“Yo también las odio, ¿sabes?” le dijo la madre a Mariya Karimjee. “¿A quienes?”, respondió. “A todas esas mujeres que sí disfrutan del sexo.”
Años después de su ablación, transfirieron al padre de Mariya de Karachi a Texas, cuando ella tenía once años. Alejados de su secta, Dawoodi Bohras, de lacomunidad chiítaa la que pertenecen, Mariya se reconoció diferente entre los cuerpos de sus compañeras estadounidenses; sin embargo, no fue sino hasta la universidad que puso entre sus piernas un espejo para observar el reflejo de su vagina. Y empezó, entonces, a reclamar enfurecidamente a su madre para preguntar por qué la había llevado, a los siete años, a la casa de una extraña que en el piso de su sala la mutiló. La madre respondió que no tuvo opción. Que tampoco tuvo opción cuando se lo hicieron a ella.
Hace poco más de un año, Mariya Karimjee escribió, en The Big Roundtable, un ensayo titulado Damage que comienza así:: “Cuando era niña, alguien llevó un cuchillo a mi clítoris y cortó una parte pequeña, pero significativa de mí. Culpé a mi madre. Le desprecié. La amé.” Esta semana, Mariya narró lo sucedido en un episodio de The Heart, un podcast interesantísimo sobre diferentes formas de la intimidad. La voz de la escritora pakistaní transita, con admirable soltura, por aquel momento de su infancia en Karachi, cuando le advirtieron que tenía un bicho que crecía dentro de su cuerpo y amenazaba con arrastrarse hasta su cerebro, y que había llegado la hora de visitar a la señora que remueve los bichos. El relato comienza así: “La primera y única vez que intenté tener relaciones sexuales, realmente no salió bien. Hacía un año y medio que estaba con mi novio Ryan y le dije que no parara incluso si veía que me estaba doliendo. Yo había practicado mucho, había visto mucha pornografía para entender la mecánica del sexo. […] Sentí un dolor nuevo, diferente. Supe que no era normal. Sentía mi interior como si fuera raspado con papel de lija. Era un dolor que alcanzaba hasta los músculos de la mandíbula.”
A pesar de que esta es una historia de injusticia y mucho sufrimiento, de dolor insoportable, de una herencia innecesaria, del descubrimiento de una sexualidad frustrada; es también una historia familiar de diálogo y perdón, de reconciliación, del encabronamiento productivo y, desde luego, una muy escalofriante llamada de atención contra la mutilación genital femenina.
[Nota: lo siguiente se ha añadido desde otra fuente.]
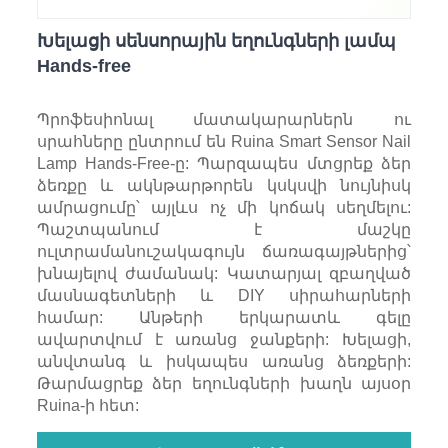
Խելացի սենսորային եղունգների լամպ
Hands-free
Պրոֆեսիոնալ մատակարարներն ու
սրահները ընտրում են Ruina Smart Sensor Nail
Lamp Hands-Free-ը: Պարզապես մտցրեք ձեր
ձեռքը և ակնթարթորեն կսկսվի նույնիսկ
ամրացումը՝ այլևս ոչ մի կոճակ սեղմելու:
Պաշտպանում է մաշկը
ուլտրամանուշակագույն ճառագայթներից՝
խնայելով ժամանակ: Կատարյալ զբաղված
մասնագետների և DIY սիրահարների
համար: Անթերի երկարատև գելը
ավարտվում է առանց ջանքերի: Խելացի,
անվտանգ և իսկապես առանց ձեռքերի:
Թարմացրեք ձեր եղունգների խաղն այսօր
Ruina-ի հետ:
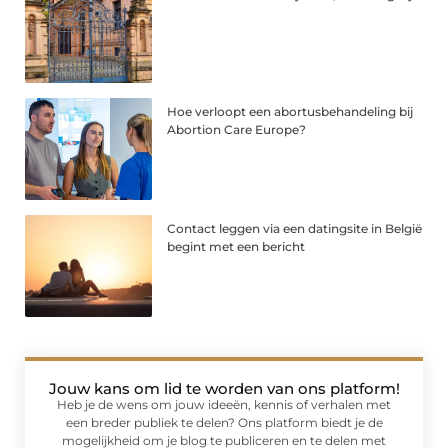
Hoe verloopt een abortusbehandeling bij
Abortion Care Europe?
Contact leggen via een datingsite in België
begint met een bericht
Jouw kans om lid te worden van ons platform!
Heb je de wens om jouw ideeën, kennis of verhalen met
een breder publiek te delen? Ons platform biedt je de
mogelijkheid om je blog te publiceren en te delen met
Y pensar en todas las otras mujeres que con un clítoris completo y sensible todavía no disfrutan del sexo, porque, aunque el goce no nomás se produce en un solo botón del cuerpo, a punta de represiones han interiorizado prejuicios que santifican la virginidad y castigan la libertad sexual, o tal vez por mero desconocimiento, puesto que no se muestra, no se enseña lo suficiente. Las mujeres a quienes han mentido haciéndoles creer que su propio cuerpo es un territorio censurado y clandestino. Las mujeres que todavía sienten miedo y se sienten culpables. Todas esas mujeres a las que les han cortado una parte pequeña, pero significativa de su oceánica capacidad del placer sexual.